CFTC verhängt fünfjährige Handelsverbote gegen Ex-Alameda-CEO Caroline Ellison und FTX-Mitgründer Gary Wang
Wichtige Erkenntnisse
- •Die CFTC verhängte im Rahmen zivilrechtlicher Vergleichsvereinbarungen fünfjährige Handelsverbote gegen Caroline Ellison und Zixiao „Gary“ Wang.
- •Ellison erhielt ein zehnjähriges Registrierungsverbot, Wang ein achtjähriges Registrierungsverbot.
- •Beide ehemaligen Führungskräfte müssen gemäß den Vergleichsbedingungen weiterhin mit der CFTC zusammenarbeiten.
- •Die Behörde erklärte, die Sanktionen spiegeln ihre Unterstützung bei den FTX-bezogenen Ermittlungen wider, nachdem sie wegen Betrugs haftbar gemacht worden waren.
- •Die CFTC hatte zuvor angeordnet, dass FTX und Alameda 12,7 Milliarden US-Dollar an Gewinneabschöpfung und Schadensersatz zahlen — die größte je erzielte Rückholung der Behörde.
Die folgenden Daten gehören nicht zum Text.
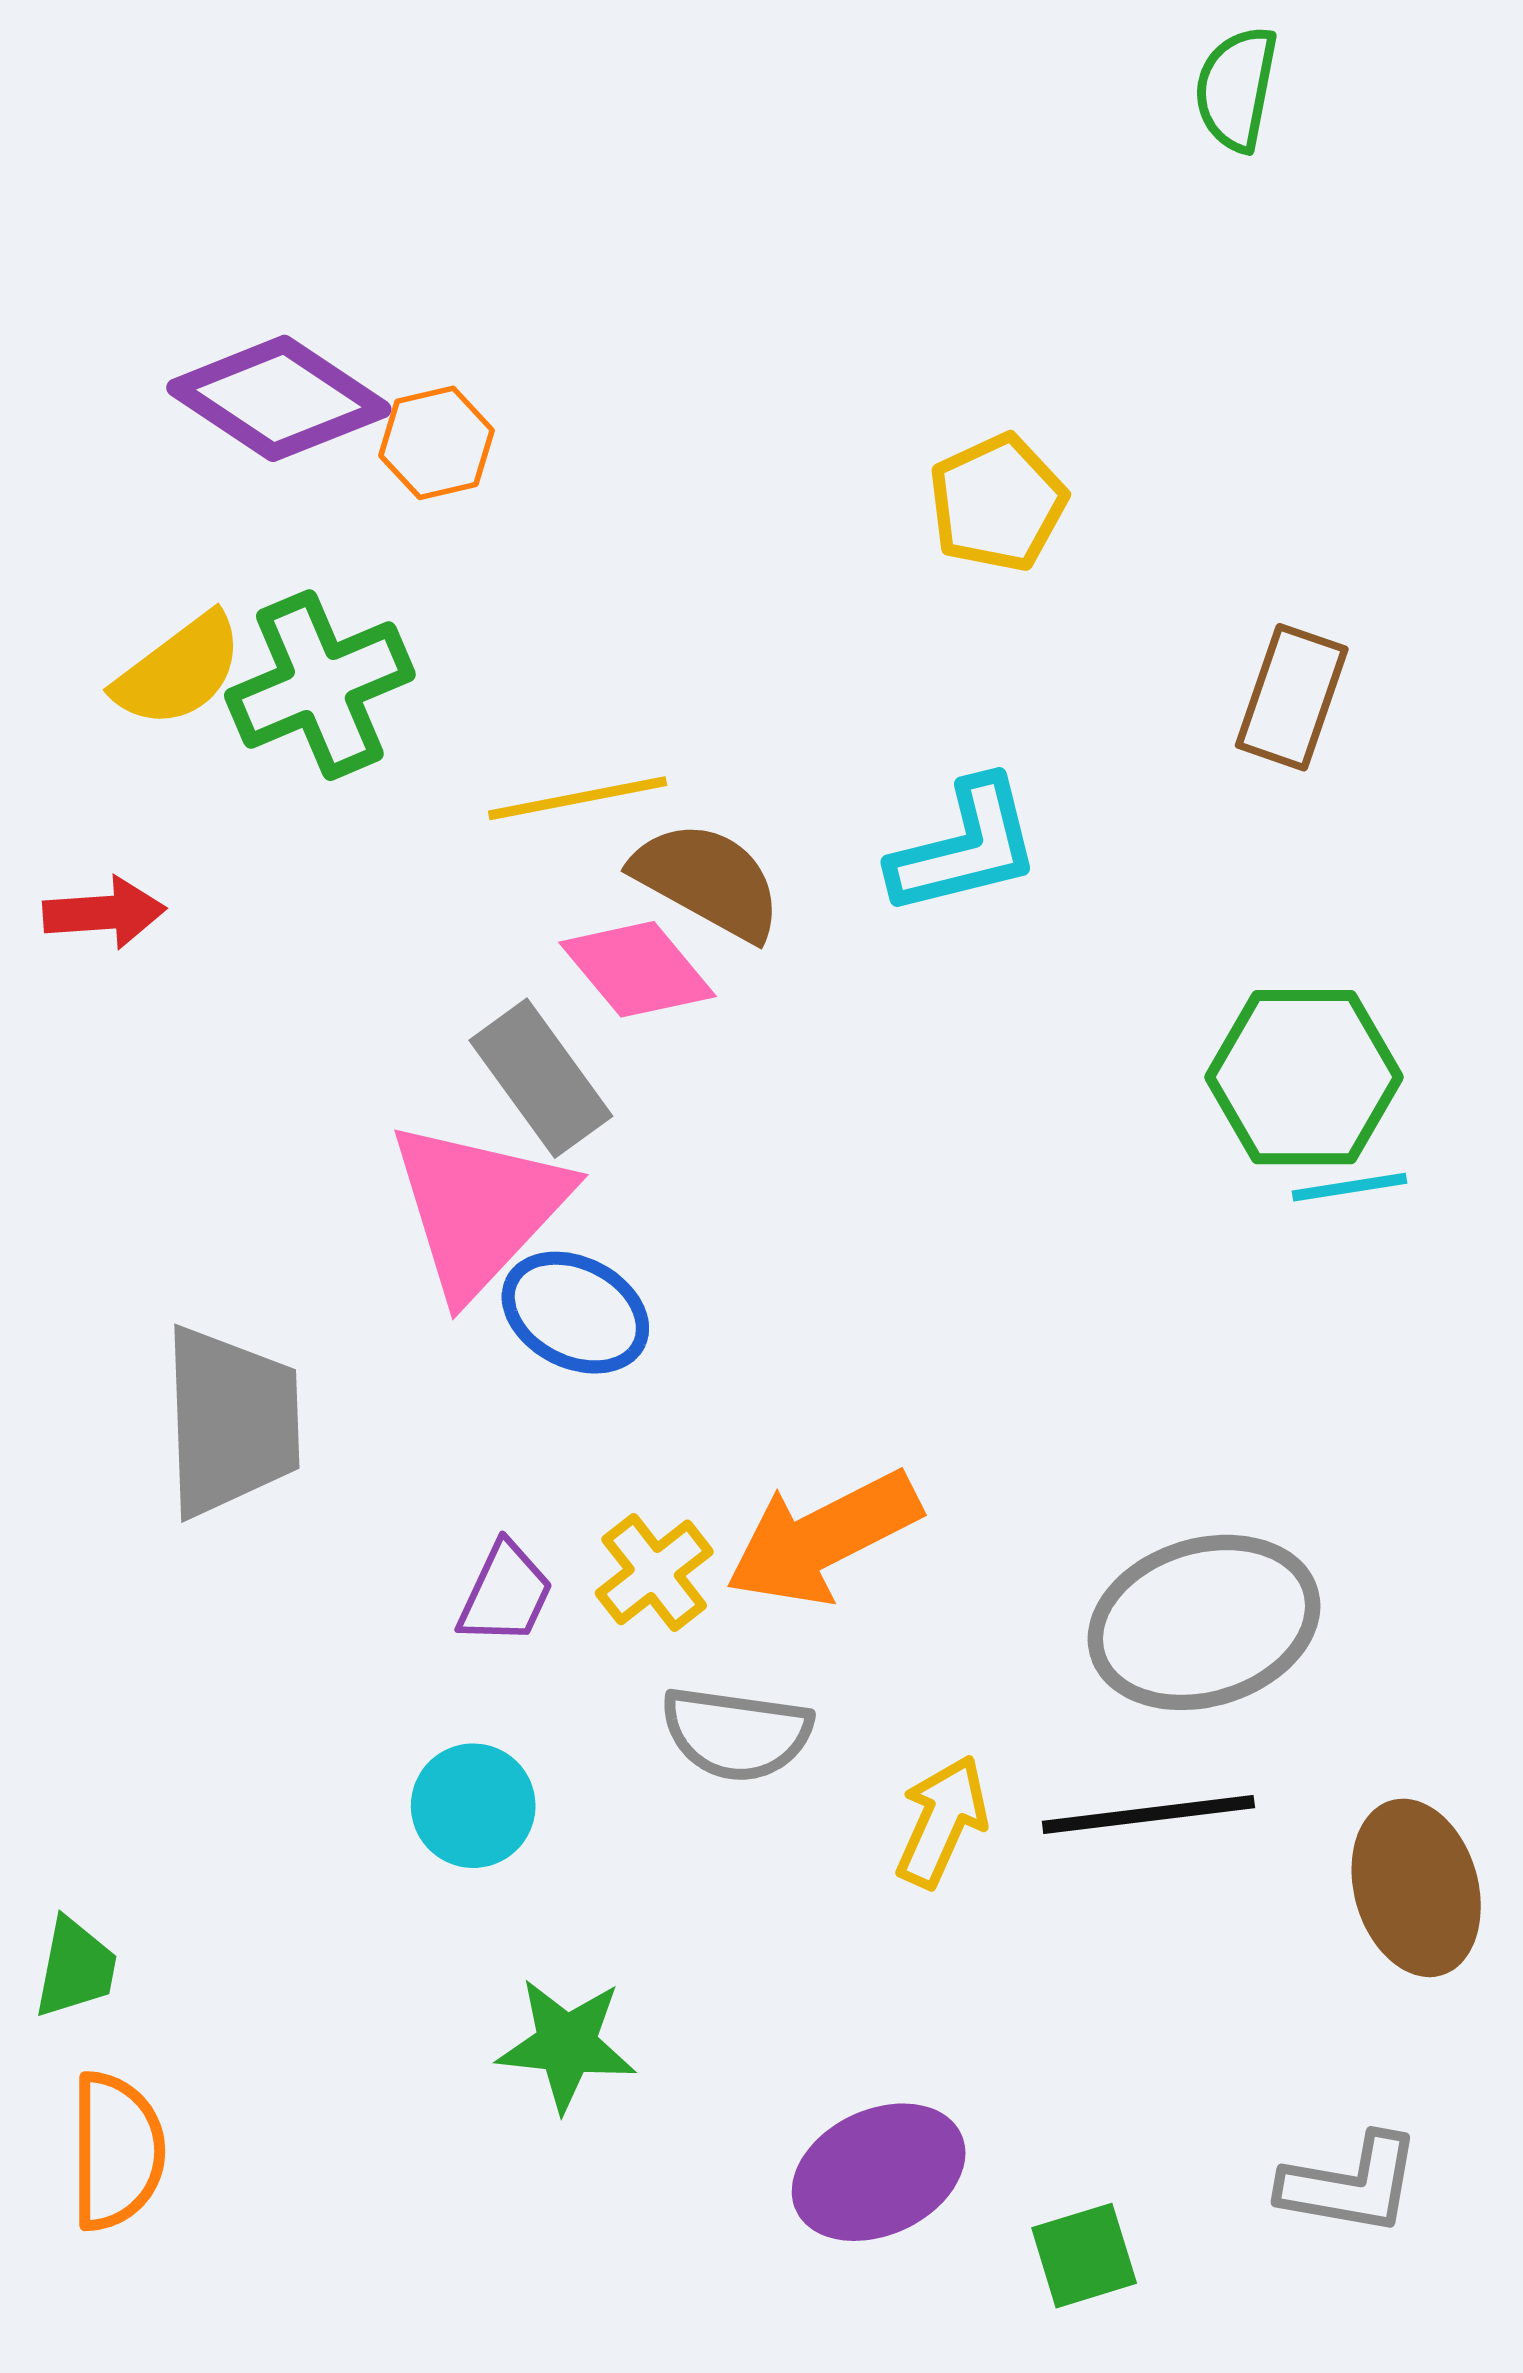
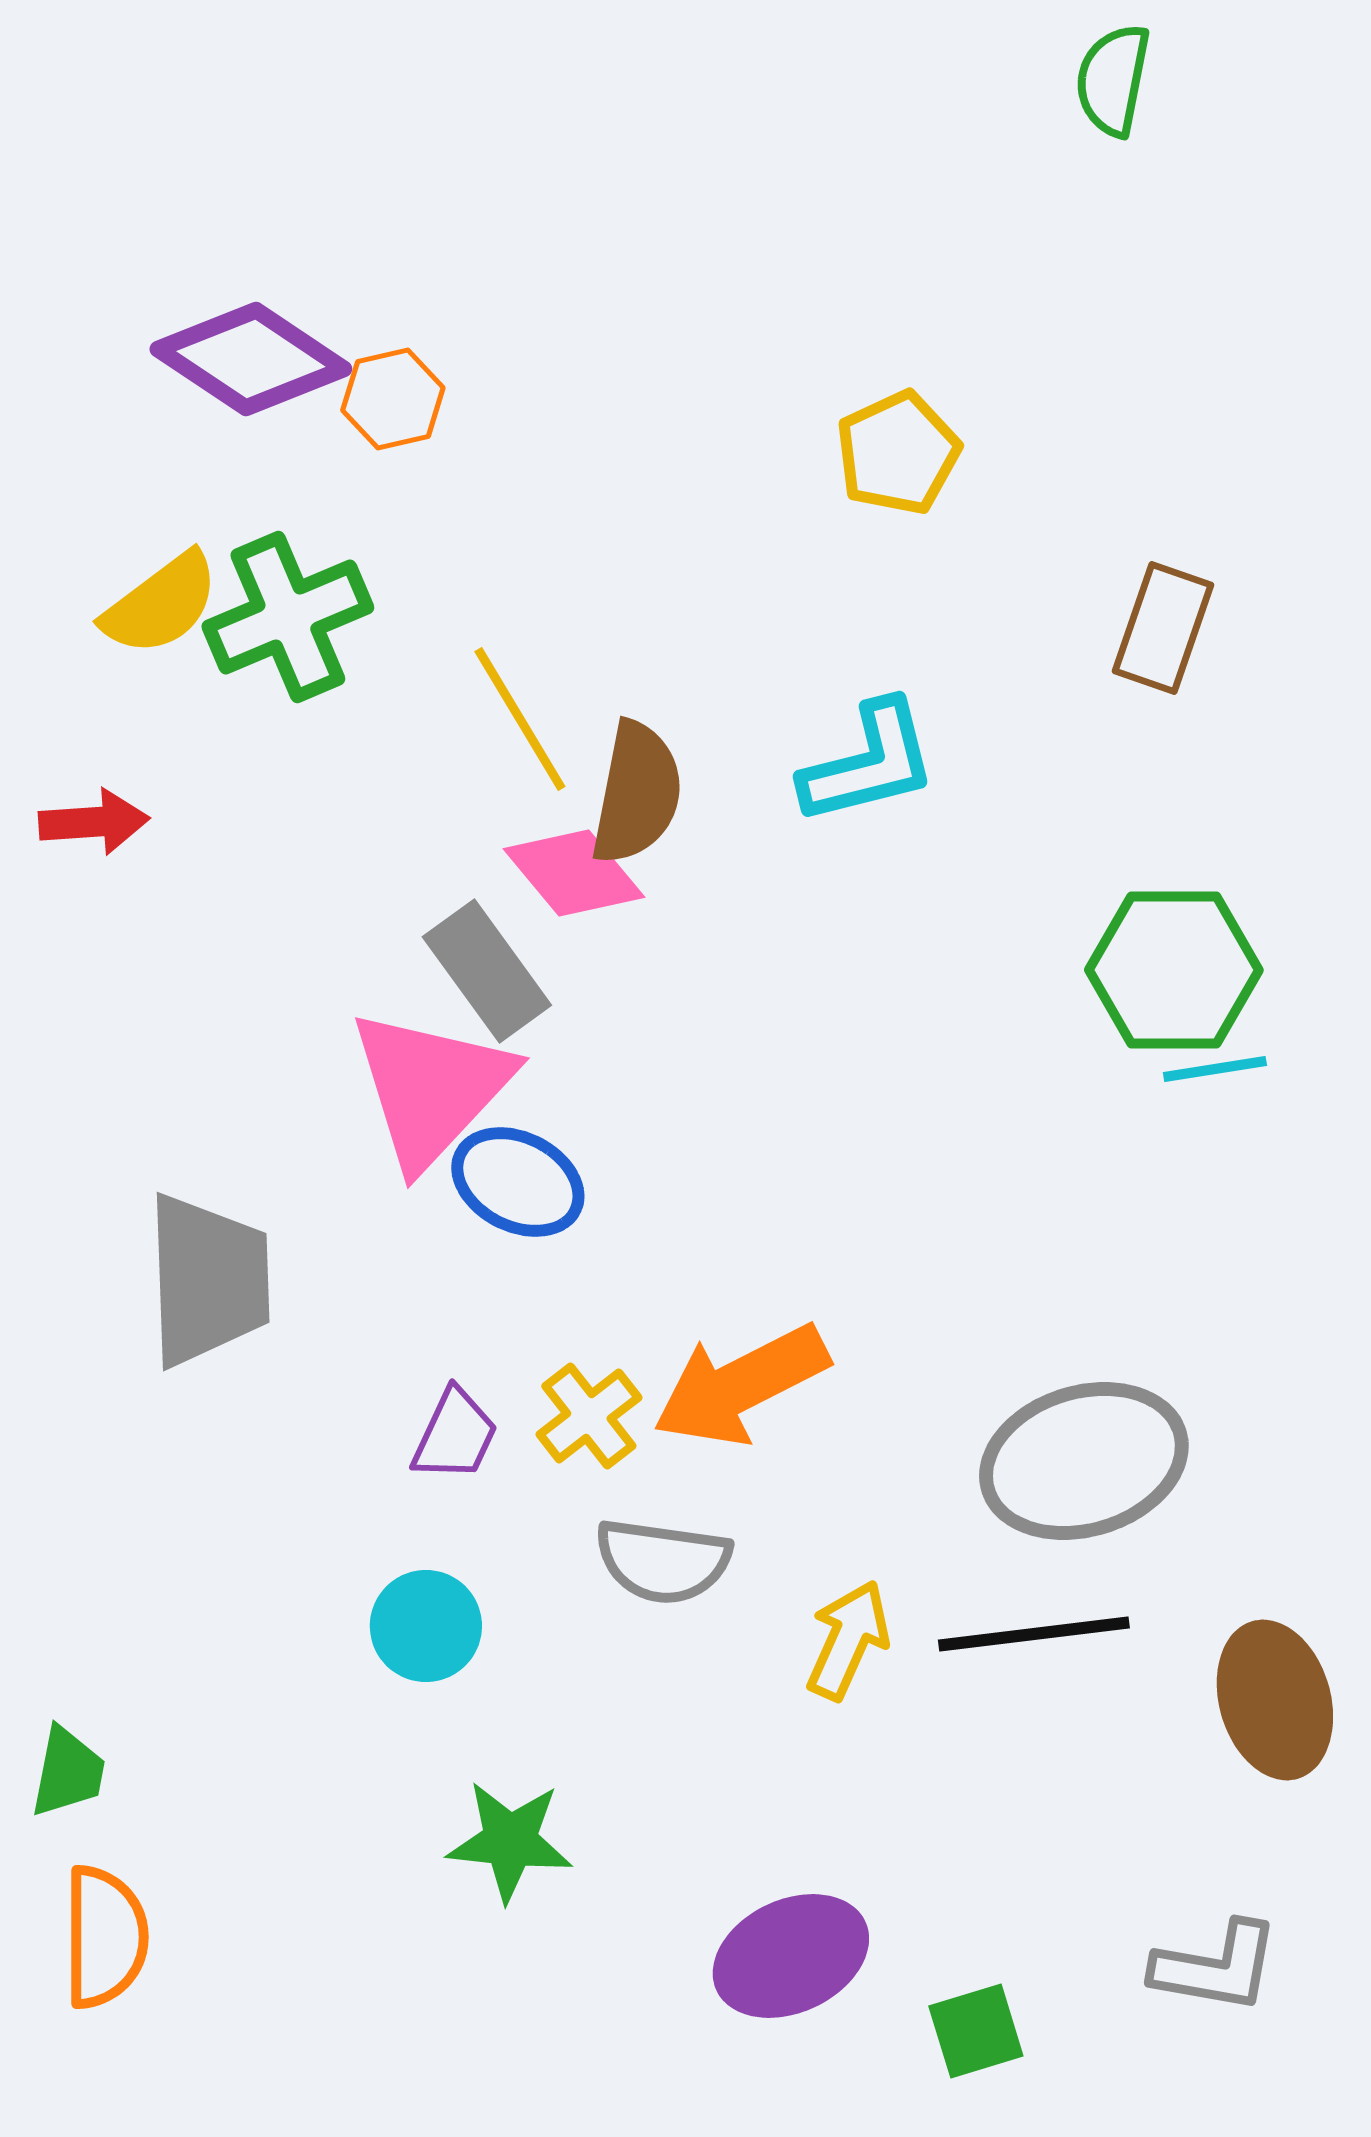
yellow line: (578, 798) -> (520, 719), turned 70
brown semicircle: (708, 881) -> (637, 793), turned 72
Die US Commodity Futures Trading Commission (CFTC) hat Vergleichsvereinbarungen (Consent Orders) bekannt gegeben, mit denen ihre zivilrechtlichen Durchsetzungsverfahren gegen die frühere Alameda-Research-CEO Caroline Ellison und den FTX-Mitgründer Zixiao „Gary“ Wang beigelegt werden; gegen beide ehemaligen Krypto-Führungskräfte wird ein fünfjähriges Handelsverbot verhängt.
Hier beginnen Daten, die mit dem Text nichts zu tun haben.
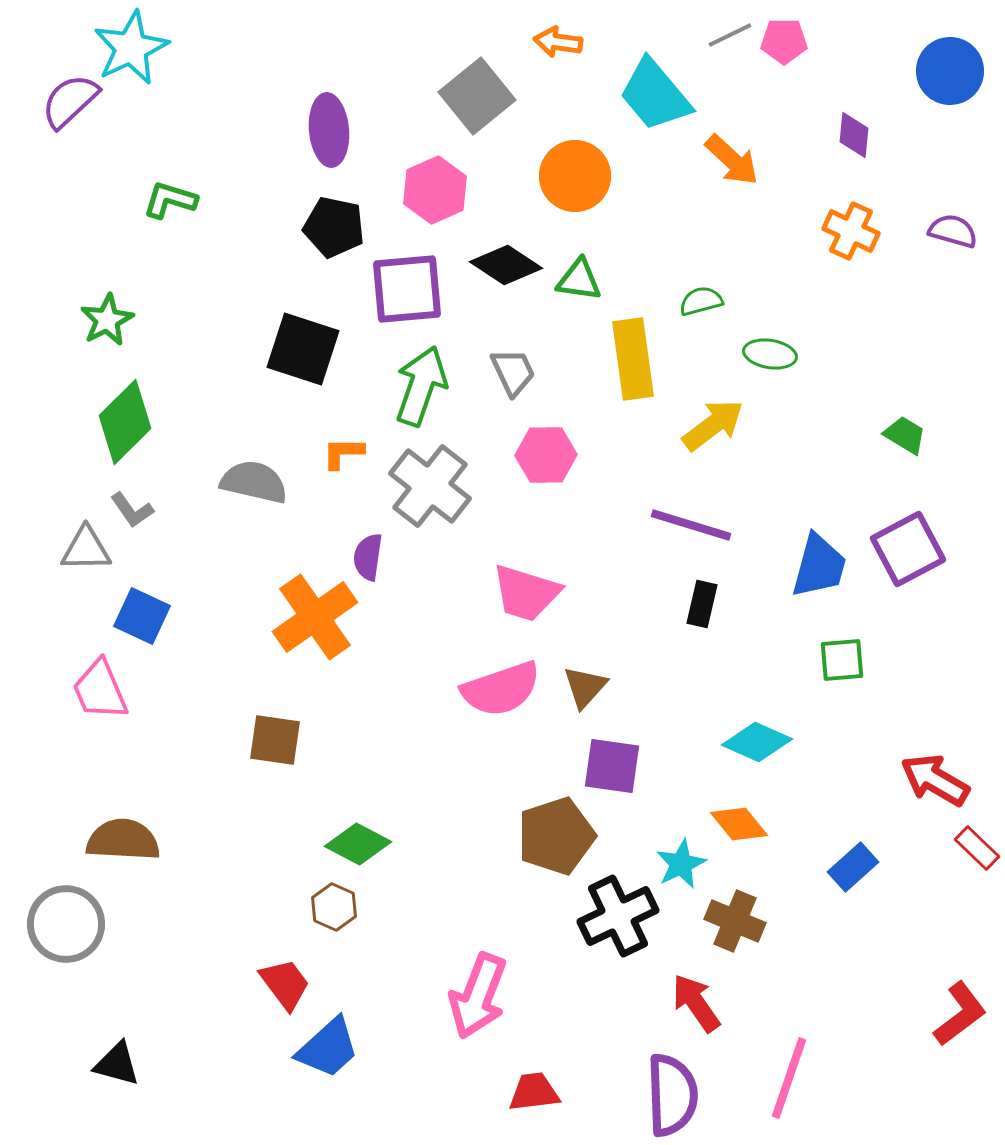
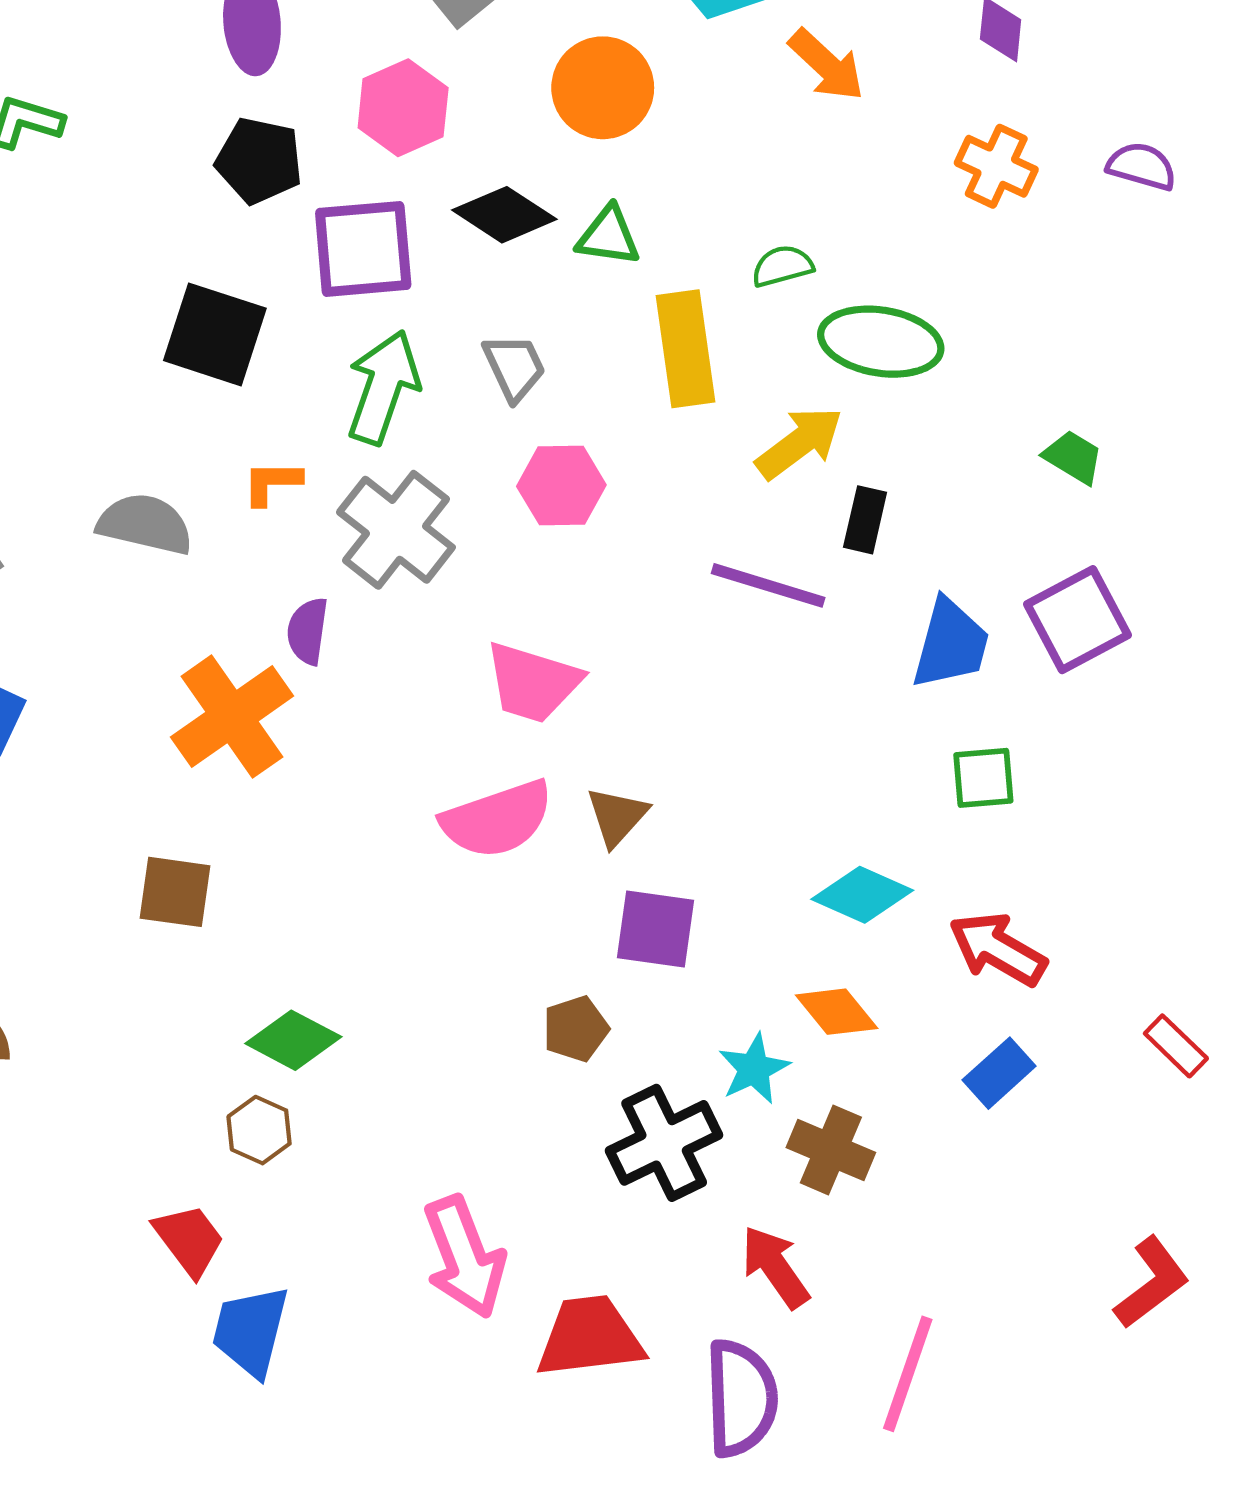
green ellipse: (770, 354) -> (881, 342), size x1.6
black rectangle: (702, 604) -> (865, 520), moved
red arrow: (935, 780) -> (998, 949), moved
brown pentagon: (556, 836) -> (576, 1029), size x0.6
pink arrow: (478, 996) -> (464, 1257), turned -42
blue trapezoid: (328, 1048) -> (251, 1331), turned 146
red trapezoid: (534, 1092) -> (590, 1337), moved, size x1.5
Die am Dienstag beim US-Bezirksgericht für den südlichen Bezirk von New York eingereichten Anordnungen verpflichten Ellison und Wang zur weiteren Zusammenarbeit mit der CFTC und untersagen beiden fünf Jahre lang den Handel. Zusätzlich erhielt Ellison ein zehnjähriges Registrierungsverbot, während der Rohstoffregulierer über Wang ein achtjähriges Registrierungsverbot verhängte. Die beiden Sanktionsarten wirken unterschiedlich: Die Handelsverbote schließen beide von CFTC-regulierten Märkten aus, während die Registrierungsverbote ihnen untersagen, in Funktionen wie Betreiber eines Commodities-Pools (Commodity Pool Operator) oder Commodities-Handelsberater (Commodity Trading Advisor) mit CFTC-registrierten Unternehmen verbunden zu sein.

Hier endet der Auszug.